PROBLEM STATEMENT ▸ In the listing below, find each line that holds "Perez" and list it.

RECORDS FOR THIS TASK ▸
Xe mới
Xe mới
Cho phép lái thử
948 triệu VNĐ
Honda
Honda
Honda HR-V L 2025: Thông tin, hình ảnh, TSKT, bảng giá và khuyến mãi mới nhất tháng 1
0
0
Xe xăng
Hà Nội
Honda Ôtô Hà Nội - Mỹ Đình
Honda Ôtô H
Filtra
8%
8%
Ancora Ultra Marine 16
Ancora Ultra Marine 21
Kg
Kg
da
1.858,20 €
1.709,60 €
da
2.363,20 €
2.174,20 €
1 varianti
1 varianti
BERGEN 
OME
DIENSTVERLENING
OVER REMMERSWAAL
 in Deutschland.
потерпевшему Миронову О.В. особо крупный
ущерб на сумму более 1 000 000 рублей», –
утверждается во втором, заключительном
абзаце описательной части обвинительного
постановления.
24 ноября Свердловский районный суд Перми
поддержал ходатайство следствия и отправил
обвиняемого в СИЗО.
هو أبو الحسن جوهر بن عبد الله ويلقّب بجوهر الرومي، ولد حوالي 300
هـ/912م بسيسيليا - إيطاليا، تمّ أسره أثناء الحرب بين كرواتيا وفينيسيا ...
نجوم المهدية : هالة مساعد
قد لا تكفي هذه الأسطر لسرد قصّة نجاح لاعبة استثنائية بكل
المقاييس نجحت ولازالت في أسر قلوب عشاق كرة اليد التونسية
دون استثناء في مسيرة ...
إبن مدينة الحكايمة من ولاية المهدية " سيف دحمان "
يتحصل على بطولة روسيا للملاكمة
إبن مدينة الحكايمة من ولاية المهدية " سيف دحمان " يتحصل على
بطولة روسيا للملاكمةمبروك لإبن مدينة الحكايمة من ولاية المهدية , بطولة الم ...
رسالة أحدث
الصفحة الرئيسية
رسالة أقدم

---

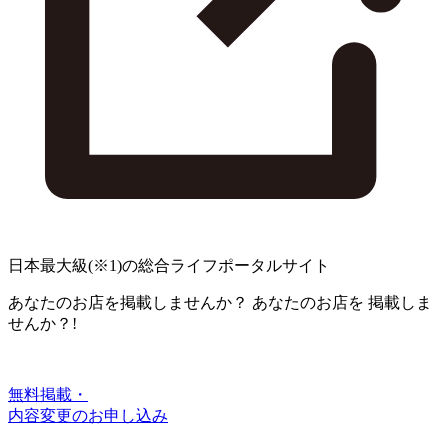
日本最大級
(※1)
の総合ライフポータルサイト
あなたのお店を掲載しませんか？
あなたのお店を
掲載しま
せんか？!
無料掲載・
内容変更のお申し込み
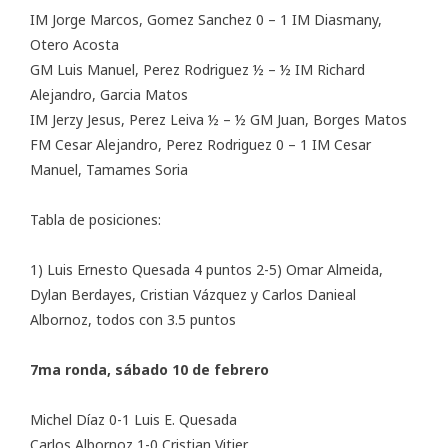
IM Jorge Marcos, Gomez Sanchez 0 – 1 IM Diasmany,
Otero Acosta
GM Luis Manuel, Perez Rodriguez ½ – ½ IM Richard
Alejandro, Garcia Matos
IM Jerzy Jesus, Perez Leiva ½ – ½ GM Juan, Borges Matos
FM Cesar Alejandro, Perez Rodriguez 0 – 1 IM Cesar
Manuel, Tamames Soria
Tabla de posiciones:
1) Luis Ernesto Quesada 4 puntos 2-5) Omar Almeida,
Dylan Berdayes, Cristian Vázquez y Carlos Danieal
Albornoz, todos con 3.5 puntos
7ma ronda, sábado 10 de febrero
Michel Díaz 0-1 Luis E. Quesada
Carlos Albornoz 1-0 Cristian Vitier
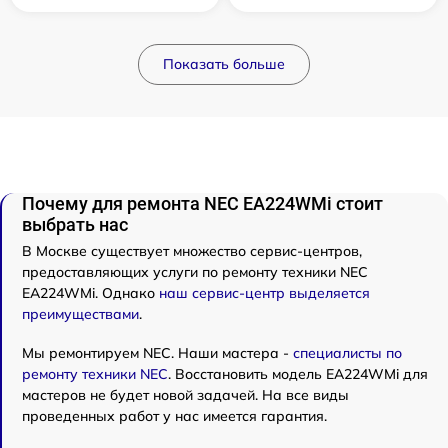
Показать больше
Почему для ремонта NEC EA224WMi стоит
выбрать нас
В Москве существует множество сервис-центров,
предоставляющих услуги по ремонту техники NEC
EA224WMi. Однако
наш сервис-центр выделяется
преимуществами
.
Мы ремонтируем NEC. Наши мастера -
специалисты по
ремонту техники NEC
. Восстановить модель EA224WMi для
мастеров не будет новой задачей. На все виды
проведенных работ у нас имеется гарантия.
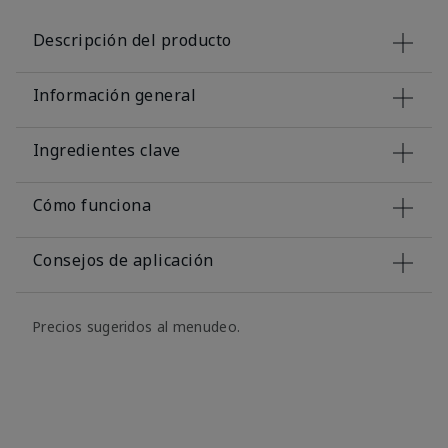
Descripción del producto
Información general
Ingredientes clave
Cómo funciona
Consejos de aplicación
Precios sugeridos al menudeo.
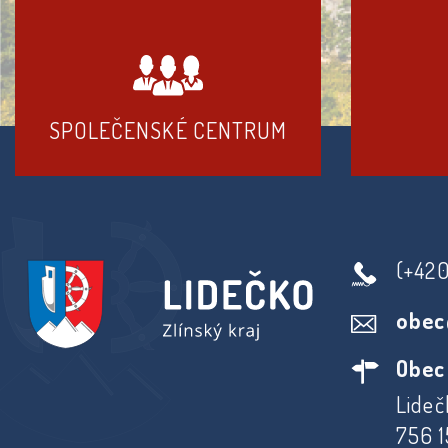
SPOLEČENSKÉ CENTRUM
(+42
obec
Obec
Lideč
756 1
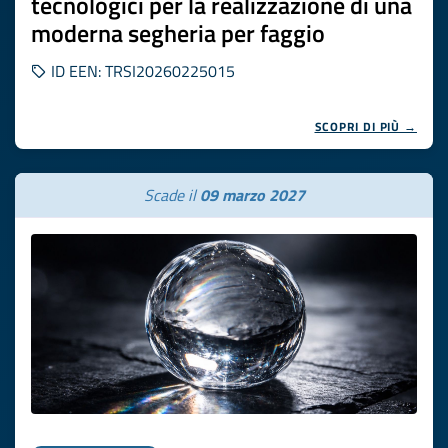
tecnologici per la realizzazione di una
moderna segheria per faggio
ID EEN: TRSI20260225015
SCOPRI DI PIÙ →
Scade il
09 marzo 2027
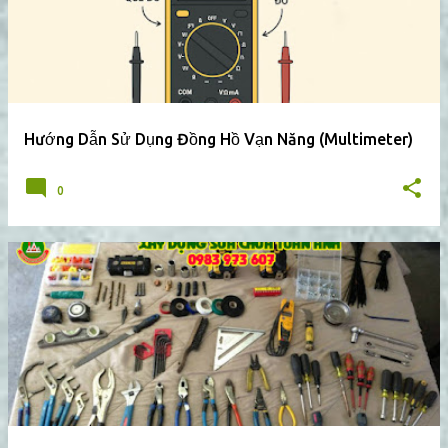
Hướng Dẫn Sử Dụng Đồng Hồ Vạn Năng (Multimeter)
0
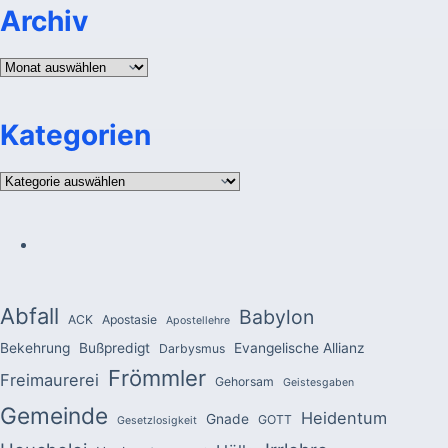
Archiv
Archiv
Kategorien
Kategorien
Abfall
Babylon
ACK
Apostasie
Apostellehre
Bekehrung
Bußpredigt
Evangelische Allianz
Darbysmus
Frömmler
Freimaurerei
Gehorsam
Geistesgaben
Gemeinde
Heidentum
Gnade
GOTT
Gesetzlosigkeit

ANSWER TO THE PROBLEM ▸
GM Luis Manuel, Perez Rodriguez ½ – ½ IM Richard
IM Jerzy Jesus, Perez Leiva ½ – ½ GM Juan, Borges Matos
FM Cesar Alejandro, Perez Rodriguez 0 – 1 IM Cesar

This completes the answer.